- [WHAT YOU WILL DO]:
Return the full listing character for character, without its pictures.

- [TASK INPUT]:

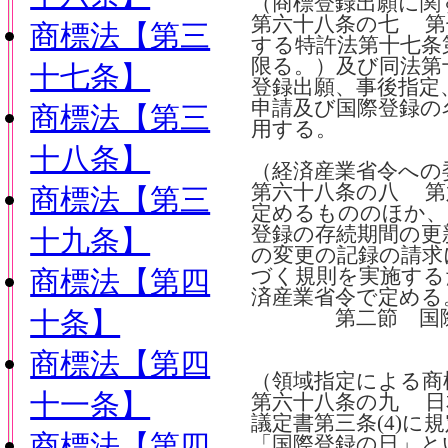
（商標登録出願に関
第六十八条の七 第
商標法【第三
する特許法第十七条
限る。）及び同法第
十七条】
登録出願、事後指定
申請及び国際登録の
商標法【第三
用する。
十八条】
（経済産業省令への
第六十八条の八 第
商標法【第三
定めるもののほか、
登録の存続期間の更
十九条】
の変更の記録の請求
商標法【第四
づく規則を実施する
済産業省令で定める
十条】
第二節 国際商
商標法【第四
（領域指定による商
十一条】
第六十八条の九 日
議定書第三条(4)に
商標法【第四
「国際登録の日」と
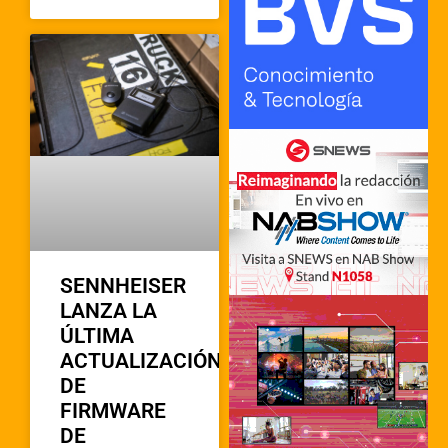
SENNHEISER
LANZA LA
ÚLTIMA
ACTUALIZACIÓN
DE
FIRMWARE
DE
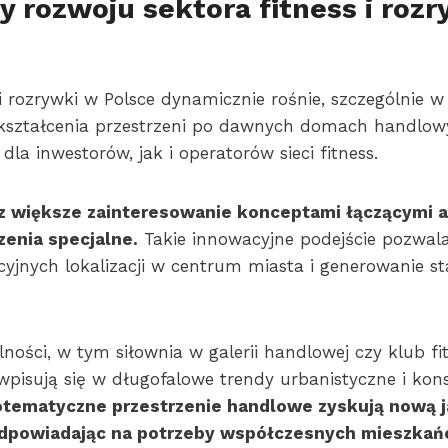
 rozwoju sektora fitness i rozr
i rozrywki w Polsce dynamicznie rośnie, szczególnie 
ekształcenia przestrzeni po dawnych domach handlow
la inwestorów, jak i operatorów sieci fitness.
z większe zainteresowanie konceptami łączącymi a
enia specjalne.
Takie innowacyjne podejście pozwal
cyjnych lokalizacji w centrum miasta i generowanie st
ności, w tym siłownia w galerii handlowej czy klub fi
pisują się w długofalowe trendy urbanistyczne i ko
ematyczne przestrzenie handlowe zyskują nową ja
 odpowiadając na potrzeby współczesnych mieszkań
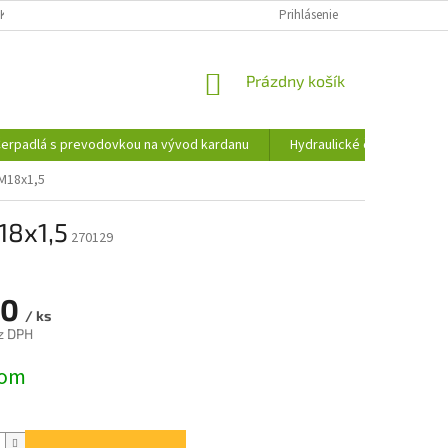
KY OCHRANY OSOBNÝCH ÚDAJOV
INFORMÁCIE O SÚBOROCH COOKIES
Prihlásenie
NÁKUPNÝ
Prázdny košík
KOŠÍK
erpadlá s prevodovkou na vývod kardanu
Hydraulické čerpadlá
 M18x1,5
18x1,5
270129
50
/ ks
z DPH
ová
dom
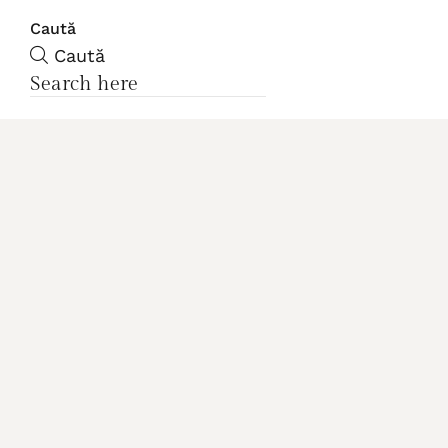
Caută
Caută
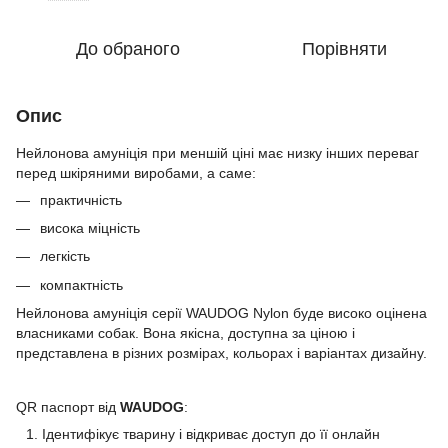
До обраного
Порівняти
Опис
Нейлонова амуніція при меншій ціні має низку інших переваг
перед шкіряними виробами, а саме:
практичність
висока міцність
легкість
компактність
Нейлонова амуніція серії WAUDOG Nylon буде високо оцінена
власниками собак. Вона якісна, доступна за ціною і
представлена в різних розмірах, кольорах і варіантах дизайну.
QR паспорт від
WAUDOG
:
Ідентифікує тварину і відкриває доступ до її онлайн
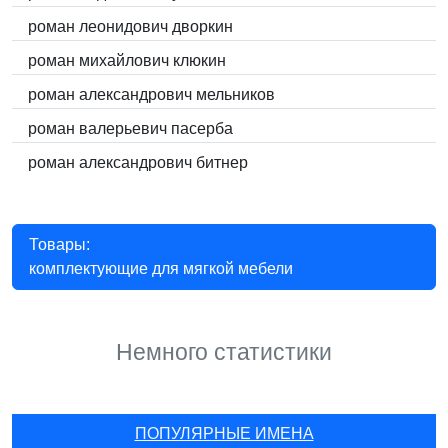
роман леонидович дворкин
роман михайлович клюкин
роман александрович мельников
роман валерьевич пасерба
роман александрович битнер
Товары:
комплектующие для мягкой мебели
Немного статистики
ПОПУЛЯРНЫЕ ИМЕНА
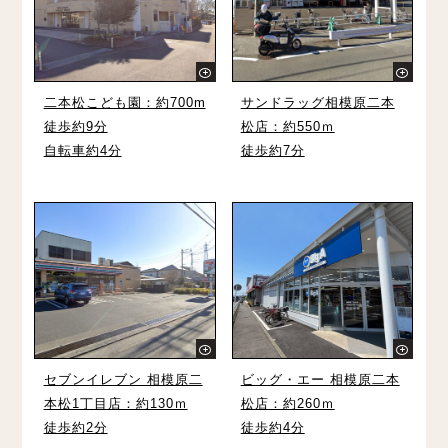
二本松こども園：約700m
サンドラッグ相模原二本
徒歩約9分
松店：約550ｍ
自転車約4分
徒歩約7分
セブンイレブン 相模原二
ビッグ・エー 相模原二本
本松1丁目店：約130ｍ
松店：約260ｍ
徒歩約2分
徒歩約4分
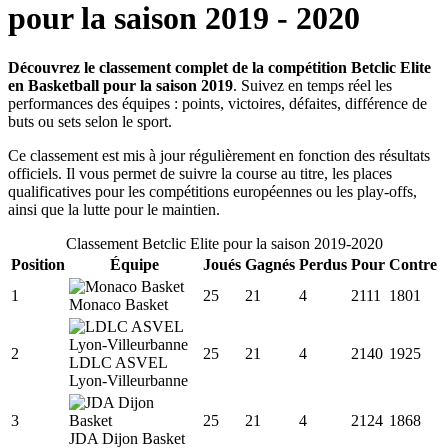
pour la saison
2019
-
2020
Découvrez le classement complet de la compétition Betclic Elite
en Basketball pour la saison 2019
. Suivez en temps réel les
performances des équipes : points, victoires, défaites, différence de
buts ou sets selon le sport.
Ce classement est mis à jour régulièrement en fonction des résultats
officiels. Il vous permet de suivre la course au titre, les places
qualificatives pour les compétitions européennes ou les play-offs,
ainsi que la lutte pour le maintien.
Classement
Betclic Elite
pour la saison
2019
-
2020
Position
Équipe
Joués
Gagnés
Perdus
Pour
Contre
1
25
21
4
2111
1801
Monaco Basket
2
25
21
4
2140
1925
LDLC ASVEL
Lyon-Villeurbanne
3
25
21
4
2124
1868
JDA Dijon Basket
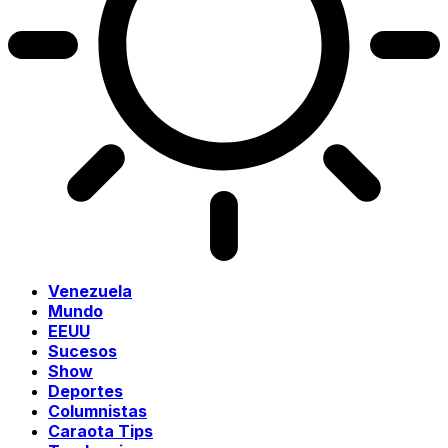
Venezuela
Mundo
EEUU
Sucesos
Show
Deportes
Columnistas
Caraota Tips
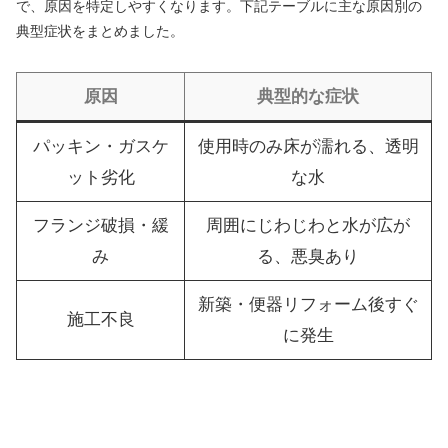
で、原因を特定しやすくなります。下記テーブルに主な原因別の
典型症状をまとめました。
原因
典型的な症状
パッキン・ガスケ
使用時のみ床が濡れる、透明
ット劣化
な水
フランジ破損・緩
周囲にじわじわと水が広が
み
る、悪臭あり
新築・便器リフォーム後すぐ
施工不良
に発生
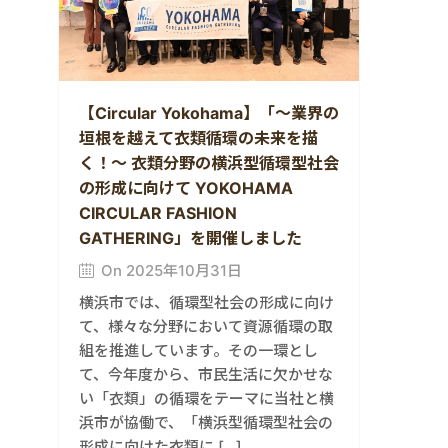
【Circular Yokohama】「～業界の
垣根を越えて衣類循環の未来を描
く！～ 衣類分野の横浜型循環型社会
の形成に向けて YOKOHAMA
CIRCULAR FASHION
GATHERING」を開催しました
On 2025年10月31日
横浜市では、循環型社会の形成に向け
て、様々な分野において資源循環の取
組を推進しています。その一環とし
て、今年度から、市民生活に欠かせな
い「衣類」の循環をテーマに当社と横
浜市が協働で、「横浜型循環型社会の
形成に向けた衣類に […]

- [RESULT OF THIS TASK]:
（商標登録出願に関
第六十八条の七 第
商標法【第三
する特許法第十七条
限る。）及び同法第
十七条】
登録出願、事後指定
申請及び国際登録の
商標法【第三
用する。
十八条】
（経済産業省令への
第六十八条の八 第
商標法【第三
定めるもののほか、
登録の存続期間の更
十九条】
の変更の記録の請求
商標法【第四
づく規則を実施する
済産業省令で定める
十条】
第二節 国際商
商標法【第四
（領域指定による商
十一条】
第六十八条の九 日
議定書第三条(4)に
商標法【第四
「国際登録の日」と
SENNHEISER
LANZA LA
ÚLTIMA
ACTUALIZACIÓN
DE
FIRMWARE
DE
 rozwoju sektora fitness i rozr
i rozrywki w Polsce dynamicznie rośnie, szczególnie 
ekształcenia przestrzeni po dawnych domach handlow
la inwestorów, jak i operatorów sieci fitness.
z większe zainteresowanie konceptami łączącymi a
enia specjalne.
Takie innowacyjne podejście pozwal
cyjnych lokalizacji w centrum miasta i generowanie st
ności, w tym siłownia w galerii handlowej czy klub fi
pisują się w długofalowe trendy urbanistyczne i ko
ematyczne przestrzenie handlowe zyskują nową ja
 odpowiadając na potrzeby współczesnych mieszkań
KY OCHRANY OSOBNÝCH ÚDAJOV
INFORMÁCIE O SÚBOROCH COOKIES
Prihlásenie
NÁKUPNÝ
Prázdny košík
KOŠÍK
erpadlá s prevodovkou na vývod kardanu
Hydraulické čerpadlá
 M18x1,5
18x1,5
270129
50
/ ks
z DPH
ová
dom
Caută
Caută
До обраного
Порівняти
Опис
Нейлонова амуніція при меншій ціні має низку інших переваг
перед шкіряними виробами, а саме:
практичність
висока міцність
легкість
компактність
Нейлонова амуніція серії WAUDOG Nylon буде високо оцінена
власниками собак. Вона якісна, доступна за ціною і
представлена в різних розмірах, кольорах і варіантах дизайну.
QR паспорт від
WAUDOG
:
Ідентифікує тварину і відкриває доступ до її онлайн
роман леонидович дворкин
роман михайлович клюкин
роман александрович мельников
роман валерьевич пасерба
роман александрович битнер
Товары:
комплектующие для мягкой мебели
Немного статистики
ПОПУЛЯРНЫЕ ИМЕНА
二本松こども園：約700m
サンドラッグ相模原二本
徒歩約9分
松店：約550ｍ
自転車約4分
徒歩約7分
セブンイレブン 相模原二
ビッグ・エー 相模原二本
本松1丁目店：約130ｍ
松店：約260ｍ
徒歩約2分
徒歩約4分
pour la saison
2019
-
2020
Découvrez le classement complet de la compétition Betclic Elite
en Basketball pour la saison 2019
. Suivez en temps réel les
performances des équipes : points, victoires, défaites, différence de
buts ou sets selon le sport.
Ce classement est mis à jour régulièrement en fonction des résultats
officiels. Il vous permet de suivre la course au titre, les places
qualificatives pour les compétitions européennes ou les play-offs,
ainsi que la lutte pour le maintien.
Classement
Betclic Elite
pour la saison
2019
-
2020
Position
Équipe
Joués
Gagnés
Perdus
Pour
Contre
1
25
21
4
2111
1801
Monaco Basket
2
25
21
4
2140
1925
LDLC ASVEL
Lyon-Villeurbanne
3
25
21
4
2124
1868
JDA Dijon Basket
Venezuela
Mundo
EEUU
Sucesos
Show
Deportes
Columnistas
Caraota Tips
で、原因を特定しやすくなります。下記テーブルに主な原因別の
典型症状をまとめました。
原因
典型的な症状
パッキン・ガスケ
使用時のみ床が濡れる、透明
ット劣化
な水
フランジ破損・緩
周囲にじわじわと水が広が
み
る、悪臭あり
新築・便器リフォーム後すぐ
施工不良
に発生
【Circular Yokohama】「～業界の
垣根を越えて衣類循環の未来を描
く！～ 衣類分野の横浜型循環型社会
の形成に向けて YOKOHAMA
CIRCULAR FASHION
GATHERING」を開催しました
On 2025年10月31日
横浜市では、循環型社会の形成に向け
て、様々な分野において資源循環の取
組を推進しています。その一環とし
て、今年度から、市民生活に欠かせな
い「衣類」の循環をテーマに当社と横
浜市が協働で、「横浜型循環型社会の
形成に向けた衣類に […]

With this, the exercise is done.